You can find more detailed information on the overview here.
AXA Belgium: the digital champion in non-life insurance
Sia Partners has established a ranking of the digital trajectory of 15 Belgian insurers and AXA is number 1 in non-life.
The rest of the ranking is as follows:
- Corona Direct
- Federale Assurance
Overall the Belgian insurance sector scored 11,15 out of 20.
Reminder from the FSMA about customer requirements and needs
The needs analysis when concluding an insurance contract still raise questions from insurance distributors. This is why the FSMA has decided to recall the main lines of this rule of conduct, by formulating them as questions and answers.
More information on those explanations here.
Stress test conducted on European pension funds
EIOPA has conducted a stress test on the resilience of the European pension fund sector to a climate change scenario. The stress test was developed by the European Systemic Risk Board (ESRB) in close cooperation with the European Central Bank. Belgian pension funds took part in this test.
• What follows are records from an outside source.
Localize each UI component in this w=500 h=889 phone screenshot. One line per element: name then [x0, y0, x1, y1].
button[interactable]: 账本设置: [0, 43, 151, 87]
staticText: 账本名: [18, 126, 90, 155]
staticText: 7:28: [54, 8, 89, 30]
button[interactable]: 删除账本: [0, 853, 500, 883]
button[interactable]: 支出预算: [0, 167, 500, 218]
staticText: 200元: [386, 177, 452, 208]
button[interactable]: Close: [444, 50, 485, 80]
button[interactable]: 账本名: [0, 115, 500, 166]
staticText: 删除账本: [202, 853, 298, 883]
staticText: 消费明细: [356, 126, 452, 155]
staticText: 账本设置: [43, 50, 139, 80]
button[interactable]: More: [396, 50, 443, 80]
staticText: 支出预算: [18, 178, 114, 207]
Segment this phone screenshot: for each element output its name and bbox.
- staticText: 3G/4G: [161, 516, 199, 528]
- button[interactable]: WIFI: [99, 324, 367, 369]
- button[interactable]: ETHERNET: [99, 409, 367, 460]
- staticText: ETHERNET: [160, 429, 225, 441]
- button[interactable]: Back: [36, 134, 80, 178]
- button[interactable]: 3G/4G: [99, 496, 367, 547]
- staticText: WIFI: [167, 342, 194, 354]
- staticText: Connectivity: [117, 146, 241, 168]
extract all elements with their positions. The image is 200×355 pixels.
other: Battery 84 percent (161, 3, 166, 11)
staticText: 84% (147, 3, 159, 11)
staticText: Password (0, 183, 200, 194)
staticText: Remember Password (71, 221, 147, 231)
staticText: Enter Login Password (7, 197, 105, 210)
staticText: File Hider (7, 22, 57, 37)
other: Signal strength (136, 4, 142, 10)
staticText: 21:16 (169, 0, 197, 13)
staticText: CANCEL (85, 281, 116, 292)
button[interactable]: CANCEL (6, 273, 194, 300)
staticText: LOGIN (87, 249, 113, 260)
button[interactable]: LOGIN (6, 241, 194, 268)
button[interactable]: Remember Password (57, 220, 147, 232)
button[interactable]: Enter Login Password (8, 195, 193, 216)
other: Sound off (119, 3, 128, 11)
The scenario was applied both to the balance sheet figures drawn up according to the National Balance Sheet (NBS) and to the so-called Common Balance Sheet (CBS). The results of this stress test for Belgium are positive for both schemes mentioned above. Indeed, the Belgian pension fund sector was resilient on average, even when confronted with a simulation of tense economic circumstances. This result is mainly due to the large margins retained by the pension funds concerned and/or the presence of strong sponsors.
Belgium is one of the countries that manage to maintain full coverage of their obligations in the stress test scenario.
EU regulation : Digital Operational Resilience Act
The European Union launches a new regulation aimed at strengthening the IT security of financial institutions such as banks, insurance companies and investment firms and enabling them to operate in the event of major disruptions.
Whilst EIOPA will further refine this regulation on the basis of its “technical standards”, insurance companies will therefore have to adapt their IT framework, before the regulation comes into effect in the first semester of 2023. The new regulation will have a 2-year implementation period and will be fully applicable in 2025.